A gradual narrowing and eventual blocking of the nasolacrimal (tear drainage) duct in the bony part of the nose is a common cause of obstructive tearing in adults. If this is determined to be the cause, surgery to open it is required (dacryocystorhinostomy or DCR).
This procedure is done under local anesthesia with sedation. The tear sac and surrounding tissues are numbed with local anesthesia. The inside of the nose is also anesthetized with medication such as cocaine, which also decreases bleeding. During surgery a small cut is made on the side of the nose and the nasolacrimal (tear) sac is opened. An opening is created in the nasal bone and the tear sac is joined to the lining tissue inside the nose. A silicone tube is then placed in the nasolacrimal system and left for six to 12 months to maintain the passageway. Removal of the tube is carried out in the office simply by cutting the tube and letting it fall out.
This procedure can also be done from inside the nose using an endoscope but the success rate is not as high as the external approach. Inflating a balloon inside the tear duct to stretch it open has also been tried but is generally not as effective as a DCR.

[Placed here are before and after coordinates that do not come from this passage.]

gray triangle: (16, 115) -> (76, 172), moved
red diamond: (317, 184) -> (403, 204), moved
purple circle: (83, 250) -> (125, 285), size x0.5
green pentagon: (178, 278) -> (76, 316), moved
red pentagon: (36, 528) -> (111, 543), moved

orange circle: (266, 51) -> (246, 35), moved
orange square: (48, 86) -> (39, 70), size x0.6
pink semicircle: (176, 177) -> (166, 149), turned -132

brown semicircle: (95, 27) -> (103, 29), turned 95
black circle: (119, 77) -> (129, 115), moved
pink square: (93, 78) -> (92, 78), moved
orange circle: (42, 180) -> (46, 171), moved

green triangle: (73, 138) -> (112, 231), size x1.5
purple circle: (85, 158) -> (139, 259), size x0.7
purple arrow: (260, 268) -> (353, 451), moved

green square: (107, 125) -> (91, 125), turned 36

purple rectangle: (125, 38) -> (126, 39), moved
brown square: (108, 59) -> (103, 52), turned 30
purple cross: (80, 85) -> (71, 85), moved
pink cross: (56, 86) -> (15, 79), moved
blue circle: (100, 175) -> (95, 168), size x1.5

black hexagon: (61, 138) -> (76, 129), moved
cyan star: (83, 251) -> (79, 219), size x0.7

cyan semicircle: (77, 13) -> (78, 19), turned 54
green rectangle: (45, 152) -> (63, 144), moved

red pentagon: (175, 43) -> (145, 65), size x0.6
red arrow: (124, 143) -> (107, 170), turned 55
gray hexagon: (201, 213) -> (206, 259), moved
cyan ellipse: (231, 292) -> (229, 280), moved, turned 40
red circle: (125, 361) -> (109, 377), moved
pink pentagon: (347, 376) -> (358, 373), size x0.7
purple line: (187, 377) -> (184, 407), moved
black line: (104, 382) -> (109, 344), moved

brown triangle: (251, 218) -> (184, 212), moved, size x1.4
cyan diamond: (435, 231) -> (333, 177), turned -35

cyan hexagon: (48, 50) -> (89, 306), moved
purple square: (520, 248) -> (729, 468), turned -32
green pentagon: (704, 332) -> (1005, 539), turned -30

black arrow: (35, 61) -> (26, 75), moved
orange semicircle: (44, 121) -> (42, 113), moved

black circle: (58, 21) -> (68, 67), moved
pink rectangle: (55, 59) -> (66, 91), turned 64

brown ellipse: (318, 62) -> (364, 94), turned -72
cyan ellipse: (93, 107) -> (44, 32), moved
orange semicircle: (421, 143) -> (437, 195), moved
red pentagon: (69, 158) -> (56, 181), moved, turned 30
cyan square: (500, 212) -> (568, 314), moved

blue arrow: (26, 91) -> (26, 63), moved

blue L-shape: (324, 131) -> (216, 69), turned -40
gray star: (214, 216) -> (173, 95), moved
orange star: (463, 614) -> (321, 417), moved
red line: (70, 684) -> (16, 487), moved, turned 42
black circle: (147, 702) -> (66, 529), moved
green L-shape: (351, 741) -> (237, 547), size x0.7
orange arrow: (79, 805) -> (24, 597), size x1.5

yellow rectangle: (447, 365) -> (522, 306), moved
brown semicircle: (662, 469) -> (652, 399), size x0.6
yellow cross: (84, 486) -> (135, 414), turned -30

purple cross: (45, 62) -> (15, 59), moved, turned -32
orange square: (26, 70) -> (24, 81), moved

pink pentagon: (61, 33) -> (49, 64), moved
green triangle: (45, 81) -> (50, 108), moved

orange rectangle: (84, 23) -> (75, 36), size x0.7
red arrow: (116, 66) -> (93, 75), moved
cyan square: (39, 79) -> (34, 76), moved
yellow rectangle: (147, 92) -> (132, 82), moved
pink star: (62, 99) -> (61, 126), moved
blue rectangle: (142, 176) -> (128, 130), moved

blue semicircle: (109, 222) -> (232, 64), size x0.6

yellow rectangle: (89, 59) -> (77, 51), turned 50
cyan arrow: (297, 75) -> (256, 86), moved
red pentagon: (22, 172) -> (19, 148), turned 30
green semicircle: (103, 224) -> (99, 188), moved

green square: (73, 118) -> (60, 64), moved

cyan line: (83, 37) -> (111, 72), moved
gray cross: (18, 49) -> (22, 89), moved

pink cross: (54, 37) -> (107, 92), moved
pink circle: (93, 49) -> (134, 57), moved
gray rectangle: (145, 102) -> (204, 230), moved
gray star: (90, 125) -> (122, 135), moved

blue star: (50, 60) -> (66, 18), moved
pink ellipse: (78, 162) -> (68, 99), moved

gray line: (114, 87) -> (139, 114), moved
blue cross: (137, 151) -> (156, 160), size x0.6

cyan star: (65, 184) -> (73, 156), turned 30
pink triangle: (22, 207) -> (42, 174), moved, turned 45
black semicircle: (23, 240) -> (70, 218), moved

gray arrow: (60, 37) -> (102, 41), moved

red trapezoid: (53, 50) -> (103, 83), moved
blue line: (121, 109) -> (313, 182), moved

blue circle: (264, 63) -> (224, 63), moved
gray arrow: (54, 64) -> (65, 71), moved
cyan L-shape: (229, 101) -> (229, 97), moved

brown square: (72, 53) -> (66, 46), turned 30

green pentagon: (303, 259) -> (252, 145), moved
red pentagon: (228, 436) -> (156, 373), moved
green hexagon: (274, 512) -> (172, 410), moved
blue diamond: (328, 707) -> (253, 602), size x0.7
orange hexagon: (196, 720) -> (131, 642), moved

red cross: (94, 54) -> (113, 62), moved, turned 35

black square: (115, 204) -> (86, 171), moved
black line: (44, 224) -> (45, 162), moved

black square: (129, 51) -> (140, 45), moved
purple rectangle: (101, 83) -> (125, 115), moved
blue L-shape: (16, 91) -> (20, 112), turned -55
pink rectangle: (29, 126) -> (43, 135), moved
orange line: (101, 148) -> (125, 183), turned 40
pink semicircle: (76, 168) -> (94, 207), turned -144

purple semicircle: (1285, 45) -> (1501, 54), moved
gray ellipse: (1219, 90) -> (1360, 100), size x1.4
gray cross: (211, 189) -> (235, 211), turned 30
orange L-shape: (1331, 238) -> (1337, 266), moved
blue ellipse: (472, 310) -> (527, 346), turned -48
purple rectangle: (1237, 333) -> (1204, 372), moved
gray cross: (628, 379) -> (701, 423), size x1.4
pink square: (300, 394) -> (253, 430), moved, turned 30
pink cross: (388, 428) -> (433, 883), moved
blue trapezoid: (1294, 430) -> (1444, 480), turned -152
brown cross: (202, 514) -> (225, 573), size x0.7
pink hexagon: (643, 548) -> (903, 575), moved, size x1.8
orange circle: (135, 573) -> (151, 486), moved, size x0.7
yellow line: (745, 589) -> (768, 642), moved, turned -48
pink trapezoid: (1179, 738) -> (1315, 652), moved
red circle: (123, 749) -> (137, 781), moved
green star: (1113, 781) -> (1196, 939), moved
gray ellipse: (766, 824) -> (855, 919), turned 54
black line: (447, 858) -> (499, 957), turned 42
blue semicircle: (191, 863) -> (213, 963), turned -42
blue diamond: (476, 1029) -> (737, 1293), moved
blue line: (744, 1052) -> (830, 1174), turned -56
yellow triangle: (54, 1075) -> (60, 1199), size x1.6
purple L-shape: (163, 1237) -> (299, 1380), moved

In rare cases, the nasolacrimal sac is scarred shut and cannot be opened. In these instances, a small pyrex glass tube (Jones tube) is put in place to drain tears from the eye into the nose. The tubes are generally well tolerated. They occasionally need rinsing to keep them open and sometimes need to be exchanged, each of which requires minor adjustments that can be done in the office.
Are there possible complications?
The vast majority (95% to 97%) of the DCR surgeries work fine and the tearing is resolved. Complications are generally of a minor nature. Swelling around the incision and eyelids may be present post-operatively. This is easily settled with ice packs.
The incision for this surgery sits at the junction of the nose and eyelid and blends into the surrounding tissue nicely. By three months, it is almost invisible in more than 95% of patients. As with any surgical procedure, there is the possibility of infection, but it is uncommon. Bleeding from the nose or surgical site occasionally occurs to a minor degree on the day of surgery and it is common to develop a black eye after the surgery. Continued and heavy bleeding resistant to manual compression of the nose is uncommon and may require a return to the hospital with placement of a nasal pack for 24 to 48 hours.
The silicone tubes may cause some minor eye irritation for one or two weeks. The tubes generally are very well tolerated for the six to 12 months that they are in place, but occasionall6y may produce an odor, which, if persistent, will lead to early removal.
The new tear duct passageway occasionally will scar shut (three to five percent of cases). If this occurs, simply replacing the tubes back into the passage for an additional six months may be all that is needed to re-open the system. At other times, a revision of the procedure may be suggested.